We will now quote Otto of Freising once more. "Up to the present time," he says, writing of the year 1152, "two families have been famous in the Roman Empire, about the parts where Gaul and Germany meet, the Henries of Waiblingen, and the Welfs of Altdorf." The Welfs go back to by far the greater antiquity. They probably did not originally belong to the Bajovarian stock, for we read elsewhere that they had "large possessions in the parts where Alemannia meets the Pyren?an Mountains," as Otto usually designates the Alps west of the Brenner. This Altdorf is a village near Ravensburg in Wurtemberg, between Ulm and Friedrichshafen. We first meet with the name in history about the year 820, when the Emperor Lewis I., "the Pious," married as his second wife Judith, "daughter of the most noble Count Welf." Somewhere about the middle of the tenth century, a Rudolf of the race was Count of Bozen. His son Welf took part in the insurrection of the Dukes of Worms and Suabia against their step-father Conrad II., "the Salic," and lost some of his territories in consequence, Bozen passing to Etiko, an illegitimate member of the same house. The family must have soon been restored to the imperial favour, for before 1050 Welf III. appears as Duke of Bavaria.

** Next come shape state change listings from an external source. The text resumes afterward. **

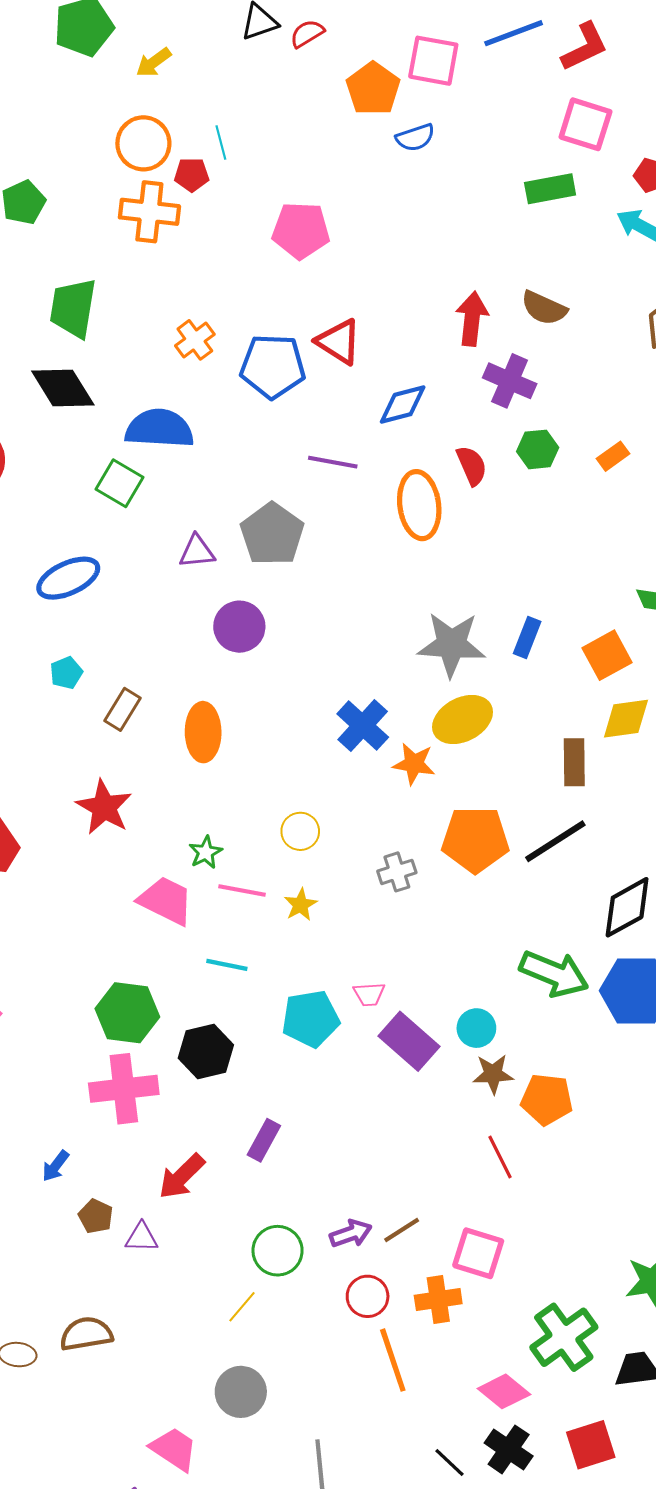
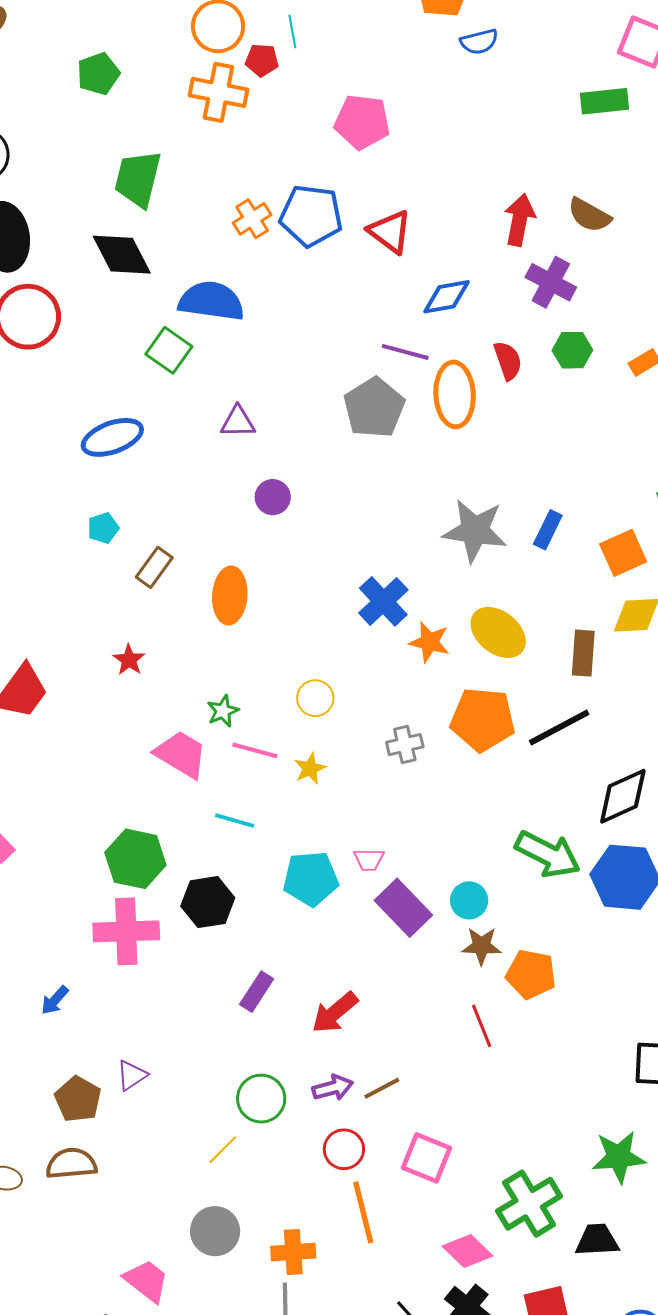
blue pentagon: (273, 366) -> (311, 216), moved
purple line: (333, 462) -> (405, 352), moved
gray pentagon: (272, 534) -> (374, 408), moved
purple circle: (239, 627) -> (273, 497), size x0.7
yellow ellipse: (463, 720) -> (498, 632), moved, turned 62
red star: (104, 807) -> (129, 660), size x0.6
red arrow: (182, 1176) -> (335, 1013), moved
brown pentagon: (96, 1216) -> (78, 1099), moved, size x1.4
purple triangle: (142, 1237) -> (132, 1075), turned -40
pink square: (478, 1253) -> (427, 1158), moved
orange cross: (438, 1299) -> (293, 1252), moved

At his death, without issue, in 1055, he was succeeded by the son of his sister, who had married Azzo II. of Este. This Welf IV. fought on the side of Henry IV., against the revolted Saxons at the Unstrut, but soon rebelled himself. He became for a time the husband of the "great Countess" Matilda of Tuscany. Through him and his son Henry, "the Black," the line was maintained; and though during the period at which we have arrived the head of the family for several generations bore the name of Henry, it is usually spoken of as "the house of the Welfs,"[9] and the name is borne by some member of the family at most times. At the accession of Lothar II. the head of the house was Henry, surnamed "the Proud." With him the new emperor at once made close alliance, giving him his daughter Gertrude in marriage. Henry's sister Judith was already married to Frederick of Suabia, but he sided with his father-in-law, and a struggle began which lasted for ten years, and in which the Hohenstaufen brothers had not entirely the worst of it. Conrad was actually anointed at Monza as King of Italy; but in the end, through the intervention of St. Bernard, peace was made, and lasted during the few remaining months of Lothar's life. At his death in 1137 Conrad was elected. His first act was to take the duchy of Bavaria from Henry, and bestow it on Leopold, the Marquis of Austria, his own half-brother, and whole brother to Bishop Otto, the historian. Henry died very soon, leaving a young son, afterwards known as Henry "the lion," and a brother, Welf, who at once took up the quarrel on behalf of his nephew. He beat Leopold; but when, emboldened by this success, he proceeded to attack the Emperor, who was besieging the castle of Weinsberg, in Franconia, he suffered a severe defeat. At this battle we are told the cries of the contending sides were "Welf!" and "Waiblingen!" Why the name of an obscure fortress should have been used as a battle-cry for the mighty house of Hohenstaufen, we shall probably never know; it may be that it was a chance selection as the password for the day. However that may be, the battle-cries of Weinsberg were destined to resound far into future ages. Modified to suit non-Teutonic lips, they became famous throughout the civilised world as the designations of the two parties in a struggle which divided Italy for centuries, and of which the last vibrations only died down, if indeed they have died down, in our own day.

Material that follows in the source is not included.